Web pages disappear, change, and break. A document archival system preserves critical content as searchable, permanent PDFs. This guide covers the architecture for building one with the Pretty PDF API.
API access on Pro+ ($12/mo). Full docs at api.prettypdfprinter.com/docs.
Link rot is real. Studies show the average web page has a half-life of about 2 years. The content you rely on today may not exist tomorrow.
Government notices, legal documents, regulatory pages, competitor content, research sources, supplier terms — all can vanish without warning. A URL that works today may return a 404 next month, redirect to an unrelated page next quarter, or disappear entirely when a company restructures its website.
PDF archival creates permanent, timestamped snapshots that serve as evidence, reference, and backup. Unlike bookmarks or saved links, a PDF captures the actual content at a specific point in time. You can prove what a page said, when you captured it, and reference the original URL for context.
Common archival use cases include:
A document archival system has five independent components. Each is swappable, so you can start simple and scale each layer independently.

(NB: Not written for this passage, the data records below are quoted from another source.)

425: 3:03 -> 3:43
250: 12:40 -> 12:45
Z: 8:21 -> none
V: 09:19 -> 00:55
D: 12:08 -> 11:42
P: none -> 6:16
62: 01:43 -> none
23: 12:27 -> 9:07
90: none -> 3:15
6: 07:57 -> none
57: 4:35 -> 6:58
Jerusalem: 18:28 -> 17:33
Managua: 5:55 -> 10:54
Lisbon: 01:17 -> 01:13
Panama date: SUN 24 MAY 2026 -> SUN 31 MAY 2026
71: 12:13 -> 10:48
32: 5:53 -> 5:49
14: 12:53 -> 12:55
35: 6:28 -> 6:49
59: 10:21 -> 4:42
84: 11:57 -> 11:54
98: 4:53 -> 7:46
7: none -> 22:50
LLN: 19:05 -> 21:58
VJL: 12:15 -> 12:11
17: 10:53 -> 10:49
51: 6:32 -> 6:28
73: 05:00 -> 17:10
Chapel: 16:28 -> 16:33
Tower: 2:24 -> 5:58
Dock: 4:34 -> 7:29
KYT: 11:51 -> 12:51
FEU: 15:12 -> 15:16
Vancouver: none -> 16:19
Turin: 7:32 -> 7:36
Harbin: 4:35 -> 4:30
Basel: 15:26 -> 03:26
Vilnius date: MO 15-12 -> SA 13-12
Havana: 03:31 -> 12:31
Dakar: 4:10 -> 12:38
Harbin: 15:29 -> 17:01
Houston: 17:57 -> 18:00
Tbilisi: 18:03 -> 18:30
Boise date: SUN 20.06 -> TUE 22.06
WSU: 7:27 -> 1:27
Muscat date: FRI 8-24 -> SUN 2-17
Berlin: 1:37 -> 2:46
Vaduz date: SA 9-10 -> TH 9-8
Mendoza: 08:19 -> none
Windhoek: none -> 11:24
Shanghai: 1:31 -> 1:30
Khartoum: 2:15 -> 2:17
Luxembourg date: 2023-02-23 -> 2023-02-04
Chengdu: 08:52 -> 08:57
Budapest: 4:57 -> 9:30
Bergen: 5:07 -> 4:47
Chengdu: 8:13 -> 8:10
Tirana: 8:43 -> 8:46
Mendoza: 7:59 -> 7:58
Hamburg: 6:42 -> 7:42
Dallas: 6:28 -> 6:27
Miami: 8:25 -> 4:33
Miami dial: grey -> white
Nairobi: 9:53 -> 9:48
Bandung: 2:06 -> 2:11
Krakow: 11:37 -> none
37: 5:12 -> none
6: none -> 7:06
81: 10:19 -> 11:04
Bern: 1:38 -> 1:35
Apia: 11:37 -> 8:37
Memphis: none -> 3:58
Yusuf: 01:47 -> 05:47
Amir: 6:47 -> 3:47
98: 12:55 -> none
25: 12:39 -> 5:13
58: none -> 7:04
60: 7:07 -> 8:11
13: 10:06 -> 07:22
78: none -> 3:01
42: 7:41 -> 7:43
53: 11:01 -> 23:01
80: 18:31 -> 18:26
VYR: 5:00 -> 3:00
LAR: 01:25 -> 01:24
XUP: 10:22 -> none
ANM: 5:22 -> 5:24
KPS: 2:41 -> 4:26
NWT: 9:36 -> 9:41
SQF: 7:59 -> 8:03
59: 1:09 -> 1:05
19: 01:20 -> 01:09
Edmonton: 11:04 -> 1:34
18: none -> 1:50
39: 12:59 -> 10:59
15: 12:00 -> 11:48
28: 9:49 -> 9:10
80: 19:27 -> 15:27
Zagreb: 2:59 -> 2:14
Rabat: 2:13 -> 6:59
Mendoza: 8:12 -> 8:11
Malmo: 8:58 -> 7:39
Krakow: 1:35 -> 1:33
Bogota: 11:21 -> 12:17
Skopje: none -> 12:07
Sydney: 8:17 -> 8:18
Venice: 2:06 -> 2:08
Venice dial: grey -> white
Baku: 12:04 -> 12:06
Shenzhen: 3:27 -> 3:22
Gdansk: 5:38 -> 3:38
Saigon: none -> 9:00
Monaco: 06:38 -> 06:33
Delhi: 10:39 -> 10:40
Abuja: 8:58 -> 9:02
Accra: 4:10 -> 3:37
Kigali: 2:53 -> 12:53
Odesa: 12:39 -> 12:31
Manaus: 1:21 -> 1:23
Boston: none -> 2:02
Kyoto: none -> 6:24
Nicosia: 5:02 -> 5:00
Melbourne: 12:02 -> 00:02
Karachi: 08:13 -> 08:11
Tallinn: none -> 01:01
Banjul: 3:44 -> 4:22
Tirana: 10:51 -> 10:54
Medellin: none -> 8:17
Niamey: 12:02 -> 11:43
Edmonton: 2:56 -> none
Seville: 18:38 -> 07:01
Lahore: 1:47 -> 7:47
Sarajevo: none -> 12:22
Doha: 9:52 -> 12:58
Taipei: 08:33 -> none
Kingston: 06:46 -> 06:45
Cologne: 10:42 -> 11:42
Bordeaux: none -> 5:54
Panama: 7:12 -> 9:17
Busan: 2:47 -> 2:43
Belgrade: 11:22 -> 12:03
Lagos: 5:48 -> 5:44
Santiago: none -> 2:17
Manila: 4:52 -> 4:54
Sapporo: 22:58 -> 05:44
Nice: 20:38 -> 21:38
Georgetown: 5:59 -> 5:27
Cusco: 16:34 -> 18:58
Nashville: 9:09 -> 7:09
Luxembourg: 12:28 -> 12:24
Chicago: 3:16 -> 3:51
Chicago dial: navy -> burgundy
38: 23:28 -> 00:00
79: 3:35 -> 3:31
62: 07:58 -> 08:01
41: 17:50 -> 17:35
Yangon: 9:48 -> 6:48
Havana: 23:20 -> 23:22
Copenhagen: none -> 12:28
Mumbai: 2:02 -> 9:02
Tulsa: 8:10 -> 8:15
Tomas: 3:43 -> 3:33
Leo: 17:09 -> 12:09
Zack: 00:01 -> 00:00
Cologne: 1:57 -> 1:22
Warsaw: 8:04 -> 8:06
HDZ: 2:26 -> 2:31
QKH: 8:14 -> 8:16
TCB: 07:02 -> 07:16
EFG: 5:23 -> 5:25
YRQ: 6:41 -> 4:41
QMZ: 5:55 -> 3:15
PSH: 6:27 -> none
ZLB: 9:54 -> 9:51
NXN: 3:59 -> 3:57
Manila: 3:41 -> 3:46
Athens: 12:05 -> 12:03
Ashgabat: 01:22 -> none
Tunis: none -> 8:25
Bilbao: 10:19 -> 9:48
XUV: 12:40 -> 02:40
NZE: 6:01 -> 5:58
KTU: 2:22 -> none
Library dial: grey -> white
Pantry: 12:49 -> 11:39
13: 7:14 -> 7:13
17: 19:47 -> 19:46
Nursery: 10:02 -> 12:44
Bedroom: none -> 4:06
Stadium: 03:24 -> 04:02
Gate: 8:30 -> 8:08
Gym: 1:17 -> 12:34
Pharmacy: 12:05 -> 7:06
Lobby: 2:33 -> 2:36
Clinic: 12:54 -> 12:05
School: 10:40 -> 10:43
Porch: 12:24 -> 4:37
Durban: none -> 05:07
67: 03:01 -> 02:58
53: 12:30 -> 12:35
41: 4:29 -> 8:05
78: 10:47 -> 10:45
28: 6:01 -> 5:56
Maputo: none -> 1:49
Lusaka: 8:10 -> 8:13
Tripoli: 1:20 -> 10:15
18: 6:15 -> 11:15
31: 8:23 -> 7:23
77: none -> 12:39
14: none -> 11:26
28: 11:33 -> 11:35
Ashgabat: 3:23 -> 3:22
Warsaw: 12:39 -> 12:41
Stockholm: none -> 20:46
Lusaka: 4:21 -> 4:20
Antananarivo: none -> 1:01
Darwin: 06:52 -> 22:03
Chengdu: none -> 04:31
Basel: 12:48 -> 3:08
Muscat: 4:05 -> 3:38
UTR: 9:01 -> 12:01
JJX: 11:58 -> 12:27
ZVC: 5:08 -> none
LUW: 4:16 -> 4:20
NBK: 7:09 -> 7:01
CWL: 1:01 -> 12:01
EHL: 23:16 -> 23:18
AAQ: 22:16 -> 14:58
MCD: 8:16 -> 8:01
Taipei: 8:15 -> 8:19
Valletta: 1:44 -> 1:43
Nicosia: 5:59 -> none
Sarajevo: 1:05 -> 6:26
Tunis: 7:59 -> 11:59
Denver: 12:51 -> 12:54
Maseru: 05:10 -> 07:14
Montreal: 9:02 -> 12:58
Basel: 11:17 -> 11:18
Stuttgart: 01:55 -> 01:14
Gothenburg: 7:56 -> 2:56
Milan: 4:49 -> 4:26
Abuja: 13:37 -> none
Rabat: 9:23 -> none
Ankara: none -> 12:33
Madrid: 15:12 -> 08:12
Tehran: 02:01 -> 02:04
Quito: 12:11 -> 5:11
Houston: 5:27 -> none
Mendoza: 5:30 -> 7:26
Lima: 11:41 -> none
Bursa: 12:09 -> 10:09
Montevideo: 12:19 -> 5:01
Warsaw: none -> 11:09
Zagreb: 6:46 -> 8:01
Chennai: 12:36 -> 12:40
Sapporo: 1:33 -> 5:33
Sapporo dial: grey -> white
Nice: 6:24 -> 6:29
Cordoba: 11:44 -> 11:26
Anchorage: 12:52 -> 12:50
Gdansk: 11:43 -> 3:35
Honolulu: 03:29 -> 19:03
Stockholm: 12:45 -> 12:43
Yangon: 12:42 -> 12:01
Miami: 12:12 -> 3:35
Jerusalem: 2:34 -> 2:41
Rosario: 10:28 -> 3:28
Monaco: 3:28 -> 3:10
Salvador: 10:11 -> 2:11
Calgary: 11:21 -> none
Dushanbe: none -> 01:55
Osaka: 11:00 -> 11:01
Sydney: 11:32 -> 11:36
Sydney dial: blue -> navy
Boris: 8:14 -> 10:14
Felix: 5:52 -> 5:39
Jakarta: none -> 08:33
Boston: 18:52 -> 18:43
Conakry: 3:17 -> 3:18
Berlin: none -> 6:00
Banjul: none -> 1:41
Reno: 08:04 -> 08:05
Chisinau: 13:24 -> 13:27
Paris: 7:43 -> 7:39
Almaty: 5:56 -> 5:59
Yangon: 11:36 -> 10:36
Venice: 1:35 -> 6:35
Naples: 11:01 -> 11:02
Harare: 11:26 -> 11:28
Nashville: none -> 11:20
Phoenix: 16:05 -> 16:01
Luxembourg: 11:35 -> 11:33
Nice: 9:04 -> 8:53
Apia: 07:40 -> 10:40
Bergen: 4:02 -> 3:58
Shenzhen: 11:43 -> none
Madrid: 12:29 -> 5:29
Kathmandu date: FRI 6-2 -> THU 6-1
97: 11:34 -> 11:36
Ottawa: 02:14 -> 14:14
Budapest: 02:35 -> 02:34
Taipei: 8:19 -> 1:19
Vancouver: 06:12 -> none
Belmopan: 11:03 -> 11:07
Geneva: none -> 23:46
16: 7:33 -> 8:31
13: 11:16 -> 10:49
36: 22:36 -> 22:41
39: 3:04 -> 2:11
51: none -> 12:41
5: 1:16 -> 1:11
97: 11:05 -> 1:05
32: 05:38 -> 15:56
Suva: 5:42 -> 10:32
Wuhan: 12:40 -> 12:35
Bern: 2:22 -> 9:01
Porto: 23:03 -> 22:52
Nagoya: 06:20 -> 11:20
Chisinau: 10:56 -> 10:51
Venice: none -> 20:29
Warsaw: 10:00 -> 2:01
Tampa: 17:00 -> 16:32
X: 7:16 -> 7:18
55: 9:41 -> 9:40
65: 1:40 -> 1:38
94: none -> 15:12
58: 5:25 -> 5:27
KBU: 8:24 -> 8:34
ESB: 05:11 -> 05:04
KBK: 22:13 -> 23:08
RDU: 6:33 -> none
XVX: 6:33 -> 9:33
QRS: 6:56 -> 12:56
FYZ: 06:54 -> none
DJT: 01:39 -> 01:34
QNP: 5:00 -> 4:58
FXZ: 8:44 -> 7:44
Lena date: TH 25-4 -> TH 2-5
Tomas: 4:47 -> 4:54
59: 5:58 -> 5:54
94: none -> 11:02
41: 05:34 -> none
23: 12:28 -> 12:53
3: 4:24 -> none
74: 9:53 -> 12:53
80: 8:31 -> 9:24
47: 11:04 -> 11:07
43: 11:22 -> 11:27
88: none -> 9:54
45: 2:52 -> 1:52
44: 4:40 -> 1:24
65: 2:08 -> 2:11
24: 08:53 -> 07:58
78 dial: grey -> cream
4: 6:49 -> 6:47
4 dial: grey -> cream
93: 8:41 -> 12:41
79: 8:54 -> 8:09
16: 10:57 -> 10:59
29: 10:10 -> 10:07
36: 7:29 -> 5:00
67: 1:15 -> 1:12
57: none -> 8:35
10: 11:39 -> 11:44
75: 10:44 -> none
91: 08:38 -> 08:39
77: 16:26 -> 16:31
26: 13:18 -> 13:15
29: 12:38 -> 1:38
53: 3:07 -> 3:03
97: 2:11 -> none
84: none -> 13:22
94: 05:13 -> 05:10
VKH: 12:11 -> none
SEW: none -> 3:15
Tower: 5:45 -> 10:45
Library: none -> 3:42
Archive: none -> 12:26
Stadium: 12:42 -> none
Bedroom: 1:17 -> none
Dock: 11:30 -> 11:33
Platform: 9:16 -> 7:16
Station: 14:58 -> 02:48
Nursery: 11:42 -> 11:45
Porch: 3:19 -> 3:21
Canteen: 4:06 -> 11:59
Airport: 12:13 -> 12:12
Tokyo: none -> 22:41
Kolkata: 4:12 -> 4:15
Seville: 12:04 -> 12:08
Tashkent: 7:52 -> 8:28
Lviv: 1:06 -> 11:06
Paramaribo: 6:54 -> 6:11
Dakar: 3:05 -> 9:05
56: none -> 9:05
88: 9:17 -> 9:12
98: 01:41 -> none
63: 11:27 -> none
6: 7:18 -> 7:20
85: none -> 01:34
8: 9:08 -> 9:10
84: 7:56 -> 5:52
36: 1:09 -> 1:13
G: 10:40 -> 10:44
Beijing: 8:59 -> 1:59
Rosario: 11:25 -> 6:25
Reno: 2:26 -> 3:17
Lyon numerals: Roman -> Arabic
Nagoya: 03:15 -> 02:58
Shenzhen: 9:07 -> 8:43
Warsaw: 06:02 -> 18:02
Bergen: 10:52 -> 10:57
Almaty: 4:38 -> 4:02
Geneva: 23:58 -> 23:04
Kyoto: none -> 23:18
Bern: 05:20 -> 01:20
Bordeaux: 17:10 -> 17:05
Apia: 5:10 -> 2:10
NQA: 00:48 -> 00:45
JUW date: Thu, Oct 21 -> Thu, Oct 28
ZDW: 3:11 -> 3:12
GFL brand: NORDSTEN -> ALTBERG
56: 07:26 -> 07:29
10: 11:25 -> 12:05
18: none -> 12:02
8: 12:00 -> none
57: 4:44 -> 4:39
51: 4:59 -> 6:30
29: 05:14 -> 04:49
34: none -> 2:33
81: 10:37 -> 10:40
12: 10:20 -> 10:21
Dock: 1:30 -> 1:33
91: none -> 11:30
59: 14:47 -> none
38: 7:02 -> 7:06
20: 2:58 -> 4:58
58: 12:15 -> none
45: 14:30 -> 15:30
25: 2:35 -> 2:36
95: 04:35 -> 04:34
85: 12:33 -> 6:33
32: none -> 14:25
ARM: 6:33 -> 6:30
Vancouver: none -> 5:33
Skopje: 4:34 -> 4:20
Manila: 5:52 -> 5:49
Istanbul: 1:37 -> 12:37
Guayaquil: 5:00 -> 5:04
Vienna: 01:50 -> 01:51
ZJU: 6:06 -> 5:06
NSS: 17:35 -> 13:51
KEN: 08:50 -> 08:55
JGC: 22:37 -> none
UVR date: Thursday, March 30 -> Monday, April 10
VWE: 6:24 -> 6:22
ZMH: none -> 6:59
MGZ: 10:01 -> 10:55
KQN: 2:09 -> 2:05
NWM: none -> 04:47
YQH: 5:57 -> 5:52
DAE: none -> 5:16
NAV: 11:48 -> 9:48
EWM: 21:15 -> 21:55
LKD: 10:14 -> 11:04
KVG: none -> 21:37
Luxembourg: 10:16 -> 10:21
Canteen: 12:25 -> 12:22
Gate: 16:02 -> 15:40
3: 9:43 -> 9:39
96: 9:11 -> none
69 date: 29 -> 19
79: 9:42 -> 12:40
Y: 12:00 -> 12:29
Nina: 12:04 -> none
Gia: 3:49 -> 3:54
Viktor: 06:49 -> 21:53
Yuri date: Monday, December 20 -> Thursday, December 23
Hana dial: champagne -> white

The high-level data flow looks like this:
URL Source → Scheduler → Pretty PDF API → Storage → Index
┌─────────────┐ ┌───────────┐ ┌──────────────┐ ┌──────────┐ ┌───────┐
│ URL Source │───→│ Scheduler │───→│ Pretty PDF │───→│ Storage │───→│ Index │
│ │ │ │ │ API │ │ │ │ │
│ - YAML list │ │ - cron │ │ POST /v1/ │ │ - Local │ │ SQLite│
│ - RSS feed │ │ - Celery │ │ generate/ │ │ - S3 │ │ FTS5 │
│ - Sitemap │ │ - Airflow │ │ url │ │ - GCS │ │ │
│ - Web scrape │ │ - schedule│ │ │ │ │ │ │
└─────────────┘ └───────────┘ └──────────────┘ └──────────┘ └───────┘
URL Source provides the list of pages to archive. This can be a static file, a dynamic feed, or a programmatic discovery mechanism.
Scheduler triggers archival runs at defined intervals. A simple cron job works for small archives. Celery or Airflow handle complex workflows with dependencies and retries.
Pretty PDF API fetches each URL, extracts the content, applies a template, and returns a styled PDF. The API handles content extraction, site-specific parsing, and PDF rendering — your system just sends URLs and receives PDFs.
Storage holds the generated PDF files. Start with local filesystem storage and move to cloud object storage (S3, GCS) as your archive grows.
Index stores metadata about each archived document — URL, title, archive date, file path, tags — and provides search capability over the archive.
Your archive is only as good as your URL list. There are several approaches to building and maintaining it, from static files to automated discovery.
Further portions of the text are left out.